Alberghi spettrali, casinò regali, le ombre della servitù che si aggirava per i corridoi nascosti tra le pareti doppie delle case patrizie e la seta della biancheria che balenava tra i pizzi sotto l’abito «delle puledrine di stagione». Perciò è a tutti gli effetti un libro magico questo che narra sì di quattro storici «emigrati»: un maestro tedesco anni Trenta tradotto in un revenant francese, un ebreo baltico approdato in Inghilterra e trapiantato in un parco inselvatichito, un parente lontano partito per le Americhe anteguerra e mai incontrato in vita, un artista solitario e industrioso chiuso nel suo atelier tra le officine industriali di Manchester. Ma che, affidandosi al modo - «inatteso e improvviso» - che hanno i morti di ritornare, di più sorprendenti trasferte e trasmigrazioni rende conto.

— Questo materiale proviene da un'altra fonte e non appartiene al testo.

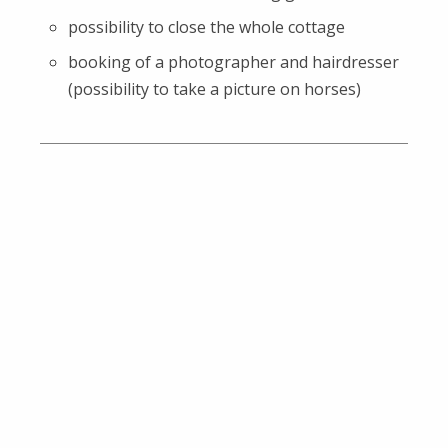
possibility to close the whole cottage
booking of a photographer and hairdresser
(possibility to take a picture on horses)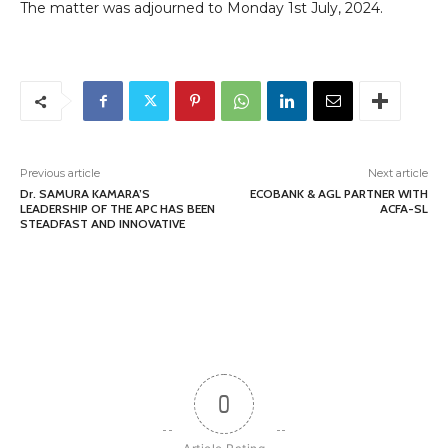
The matter was adjourned to Monday 1st July, 2024.
Previous article
Next article
Dr. SAMURA KAMARA’S
ECOBANK & AGL PARTNER WITH
LEADERSHIP OF THE APC HAS BEEN
ACFA-SL
STEADFAST AND INNOVATIVE
0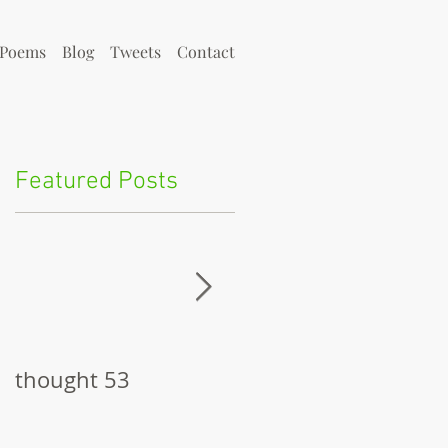
Poems
Blog
Tweets
Contact
Featured Posts
thought 53
The Pitch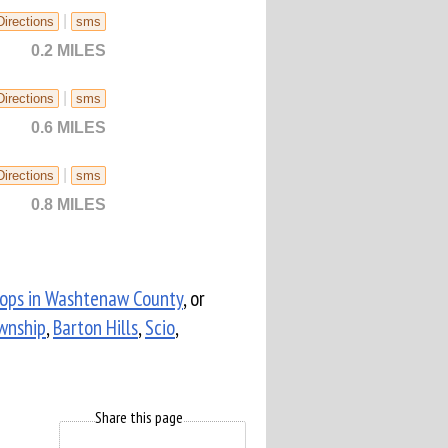
|
Directions
sms
0.2 MILES
|
Directions
sms
0.6 MILES
|
Directions
sms
0.8 MILES
hops in Washtenaw County
, or
wnship
,
Barton Hills
,
Scio
,
Share this page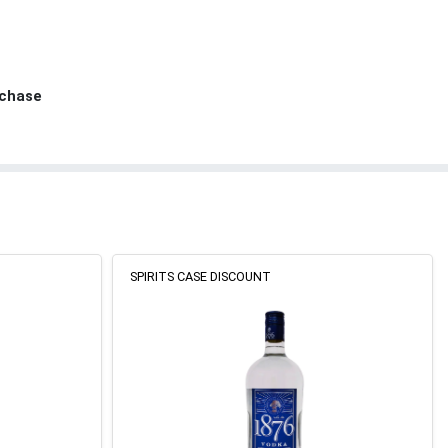
rchase
SPIRITS CASE DISCOUNT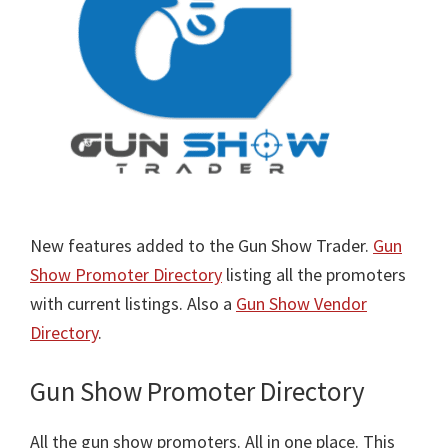
New features added to the Gun Show Trader.
Gun
Show Promoter Directory
listing all the promoters
with current listings. Also a
Gun Show Vendor
Directory
.
Gun Show Promoter Directory
All the gun show promoters. All in one place. This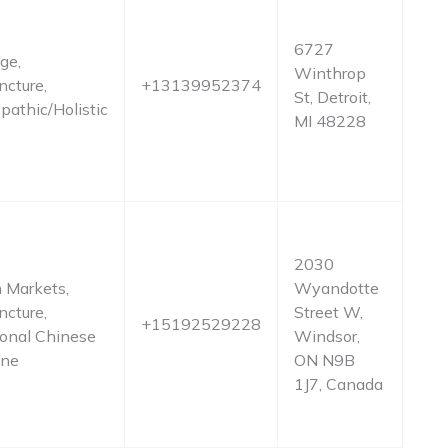
6727
ge,
Winthrop
cture,
+13139952374
St, Detroit,
pathic/Holistic
MI 48228
2030
 Markets,
Wyandotte
cture,
Street W,
+15192529228
ional Chinese
Windsor,
ine
ON N9B
1J7, Canada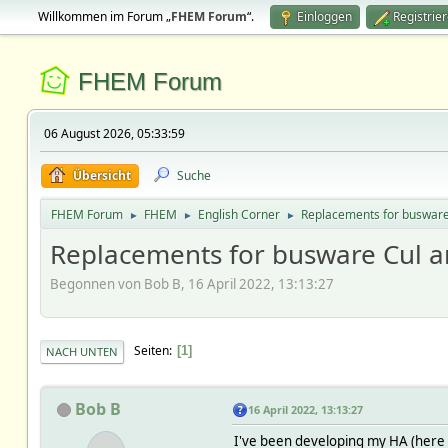
Willkommen im Forum „
FHEM Forum
“.
Einloggen
Registrie
FHEM Forum
06 August 2026, 05:33:59
Übersicht
Suche
FHEM Forum
FHEM
English Corner
Replacements for busware
►
►
►
Replacements for busware Cul 
Begonnen von Bob B, 16 April 2022, 13:13:27
Seiten
1
NACH UNTEN
Bob B
16 April 2022, 13:13:27
I've been developing my HA (here i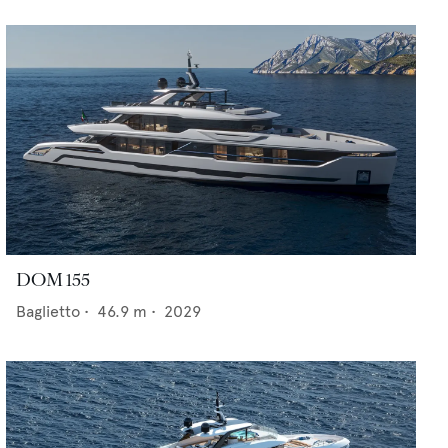
DOM 155
Baglietto
•
46.9
m •
2029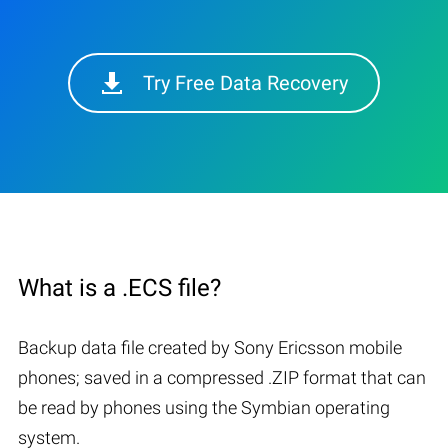
Try Free Data Recovery
What is a .ECS file?
Backup data file created by Sony Ericsson mobile
phones; saved in a compressed .ZIP format that can
be read by phones using the Symbian operating
system.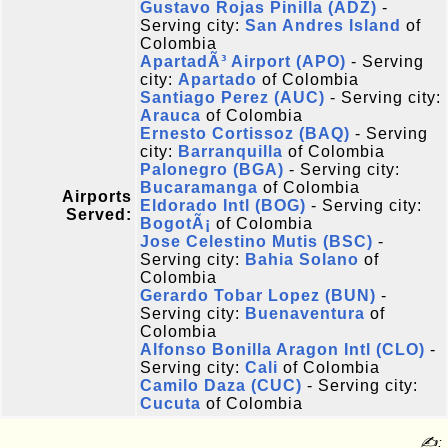
Gustavo Rojas Pinilla (ADZ)
-
Serving city:
San Andres Island
of
Colombia
ApartadÃ³ Airport (APO)
- Serving
city:
Apartado
of Colombia
Santiago Perez (AUC)
- Serving city:
Arauca
of Colombia
Ernesto Cortissoz (BAQ)
- Serving
city:
Barranquilla
of Colombia
Palonegro (BGA)
- Serving city:
Bucaramanga
of Colombia
Airports
Eldorado Intl (BOG)
- Serving city:
Served:
BogotÃ¡
of Colombia
Jose Celestino Mutis (BSC)
-
Serving city:
Bahia Solano
of
Colombia
Gerardo Tobar Lopez (BUN)
-
Serving city:
Buenaventura
of
Colombia
Alfonso Bonilla Aragon Intl (CLO)
-
Serving city:
Cali
of Colombia
Camilo Daza (CUC)
- Serving city:
Cucuta
of Colombia
✍: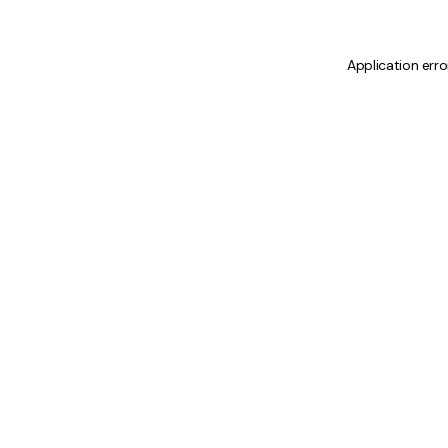
Application erro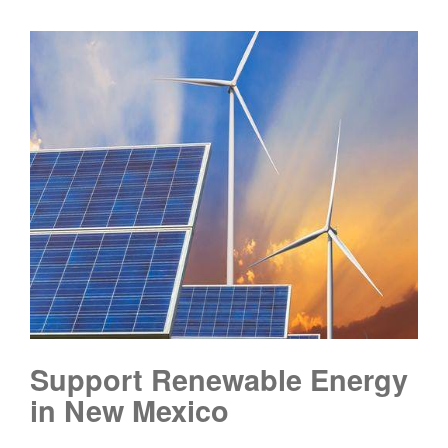
Support Renewable Energy
in New Mexico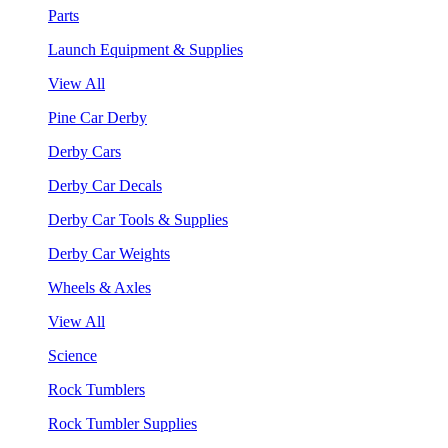
Parts
Launch Equipment & Supplies
View All
Pine Car Derby
Derby Cars
Derby Car Decals
Derby Car Tools & Supplies
Derby Car Weights
Wheels & Axles
View All
Science
Rock Tumblers
Rock Tumbler Supplies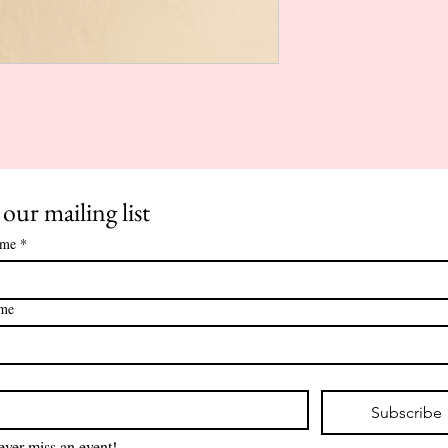
 our mailing list
ame
*
ame
*
Subscribe
ver miss an event!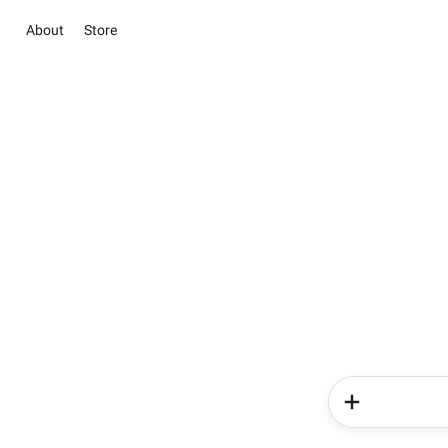
About
Store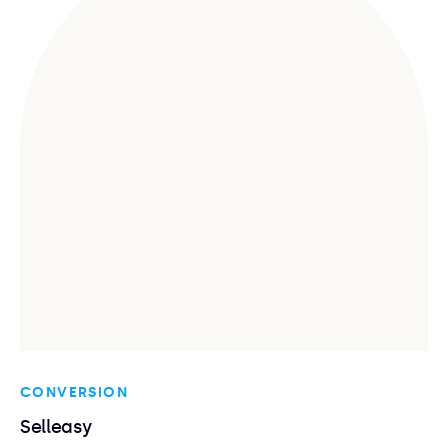
CONVERSION
Selleasy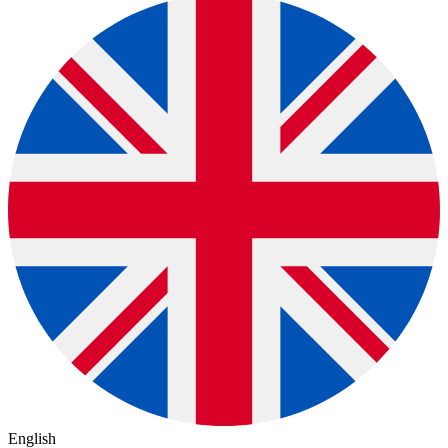
English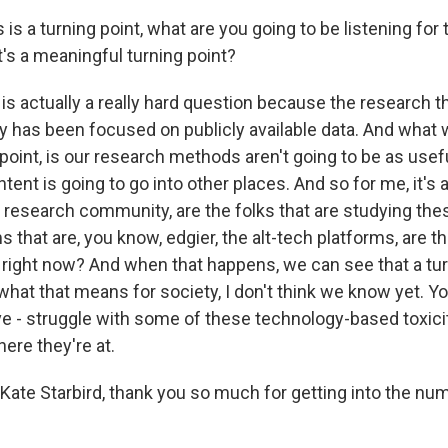
 is a turning point, what are you going to be listening for t
t's a meaningful turning point?
is actually a really hard question because the research 
ly has been focused on publicly available data. And what 
g point, is our research methods aren't going to be as use
ent is going to go into other places. And so for me, it's a
 research community, are the folks that are studying the
ms that are, you know, edgier, the alt-tech platforms, are 
t right now? And when that happens, we can see that a tur
hat that means for society, I don't think we know yet. Y
ave - struggle with some of these technology-based toxicit
here they're at.
Kate Starbird, thank you so much for getting into the nu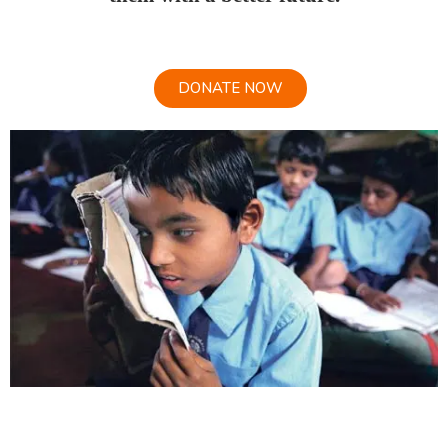
DONATE NOW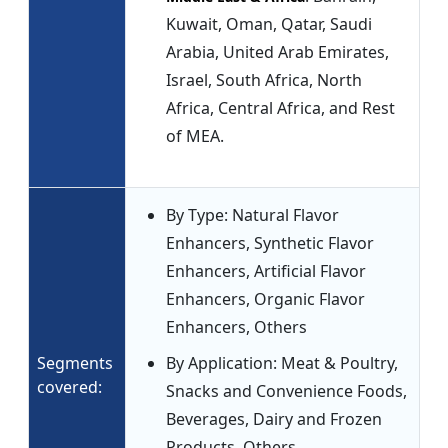
Kuwait, Oman, Qatar, Saudi
Arabia, United Arab Emirates,
Israel, South Africa, North
Africa, Central Africa, and Rest
of MEA.
By Type: Natural Flavor
Enhancers, Synthetic Flavor
Enhancers, Artificial Flavor
Enhancers, Organic Flavor
Enhancers, Others
Segments
By Application: Meat & Poultry,
covered:
Snacks and Convenience Foods,
Beverages, Dairy and Frozen
Products, Others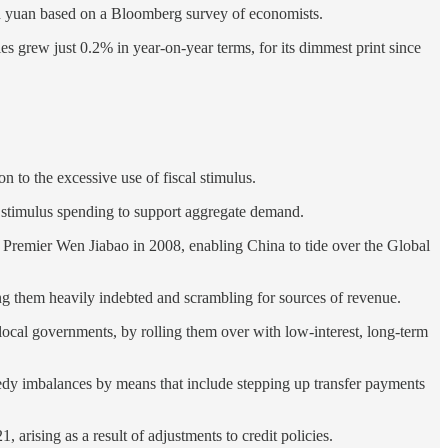
llion yuan based on a Bloomberg survey of economists.
les grew just 0.2% in year-on-year terms, for its dimmest print since
n to the excessive use of fiscal stimulus.
r stimulus spending to support aggregate demand.
y Premier Wen Jiabao in 2008, enabling China to tide over the Global
ng them heavily indebted and scrambling for sources of revenue.
of local governments, by rolling them over with low-interest, long-term
remedy imbalances by means that include stepping up transfer payments
arising as a result of adjustments to credit policies.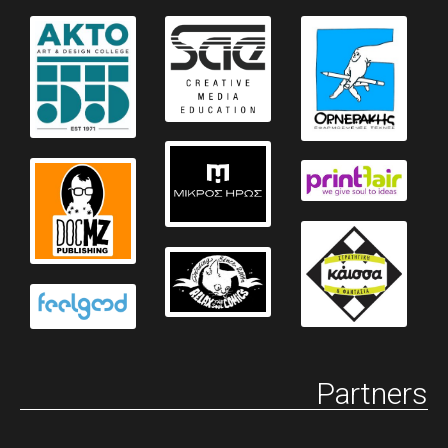
Partners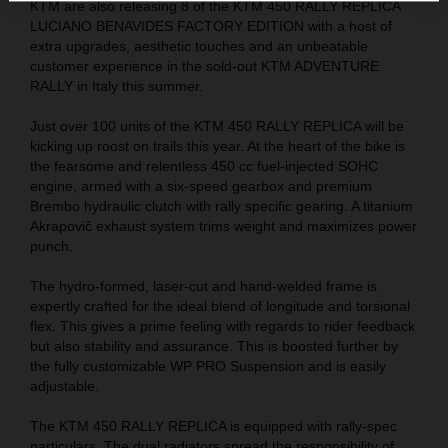
KTM are also releasing 8 of the KTM 450 RALLY REPLICA
LUCIANO BENAVIDES FACTORY EDITION with a host of
extra upgrades, aesthetic touches and an unbeatable
customer experience in the sold-out KTM ADVENTURE
RALLY in Italy this summer.
Just over 100 units of the KTM 450 RALLY REPLICA will be
kicking up roost on trails this year. At the heart of the bike is
the fearsome and relentless 450 cc fuel-injected SOHC
engine, armed with a six-speed gearbox and premium
Brembo hydraulic clutch with rally specific gearing. A titanium
Akrapovič exhaust system trims weight and maximizes power
punch.
The hydro-formed, laser-cut and hand-welded frame is
expertly crafted for the ideal blend of longitude and torsional
flex. This gives a prime feeling with regards to rider feedback
but also stability and assurance. This is boosted further by
the fully customizable WP PRO Suspension and is easily
adjustable.
The KTM 450 RALLY REPLICA is equipped with rally-spec
particulars. The dual radiators spread the responsibility of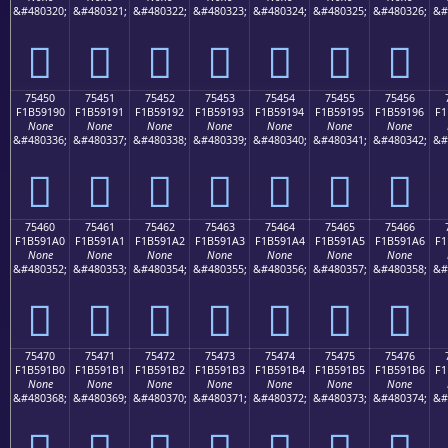
&#480320;
&#480321;
&#480322;
&#480323;
&#480324;
&#480325;
&#480326;
&#
񵑀
񵑁
񵑂
񵑃
񵑄
񵑅
񵑆
75450
75451
75452
75453
75454
75455
75456
F1B59190
F1B59191
F1B59192
F1B59193
F1B59194
F1B59195
F1B59196
F1
None
None
None
None
None
None
None
&#480336;
&#480337;
&#480338;
&#480339;
&#480340;
&#480341;
&#480342;
&#
񵑐
񵑑
񵑒
񵑓
񵑔
񵑕
񵑖
75460
75461
75462
75463
75464
75465
75466
F1B591A0
F1B591A1
F1B591A2
F1B591A3
F1B591A4
F1B591A5
F1B591A6
F1
None
None
None
None
None
None
None
&#480352;
&#480353;
&#480354;
&#480355;
&#480356;
&#480357;
&#480358;
&#
񵑠
񵑡
񵑢
񵑣
񵑤
񵑥
񵑦
75470
75471
75472
75473
75474
75475
75476
F1B591B0
F1B591B1
F1B591B2
F1B591B3
F1B591B4
F1B591B5
F1B591B6
F1
None
None
None
None
None
None
None
&#480368;
&#480369;
&#480370;
&#480371;
&#480372;
&#480373;
&#480374;
&#
񵑰
񵑱
񵑲
񵑳
񵑴
񵑵
񵑶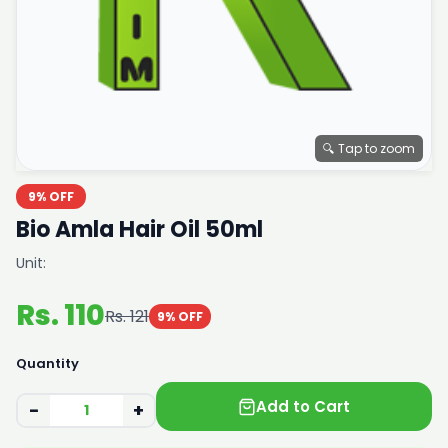
🔍 Tap to zoom
9% OFF
Bio Amla Hair Oil 50ml
Unit:
Rs. 110
Rs. 121
9% OFF
Quantity
Add to Cart
−
+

Del lauro lusitano, i cipressi scozzesi, la vite canadese nei giardini del Norfolk, di un’Ithaca statunitense incredibile più di quella omerica e «delle cime innevate dell’Olimpo». Del fantasma di Ludwig Wittgenstein (già incontrato, zainetto in spalla, nel romanzo Austerlitz), le visioni di Gruenewald, gli scaloni sovrastati dagli affreschi di Tiepolo (Calasso avrà alzato un sopracciglio sorprendendo Max Ferber contemplarli, scrive Sebald, «con la testa arrovesciata nella residenza di Wuerzburg»). Del capotribù masai acclimatato nei Midlands per gestire un ristorante nel folto delle ciminiere. E delle tre sorelline giovani delle parche, camuffate con «filo fuso e forbici» tra le operaie tessili inglesi. Che si chiamassero «Rosa Luisa e Lea» piuttosto che «Nona Decuma e Morta» non ha importanza.


Così come, spezzata (anzitempo o a suo tempo?) l’esistenza del 57enne Sebald nell’incidente d’auto del 2001, ora pare indifferente che le sue tessitrici intrecciassero e recidessero il filo della vita o le maglie maliose della rete impugnata da «The Man with the Butterfly Net».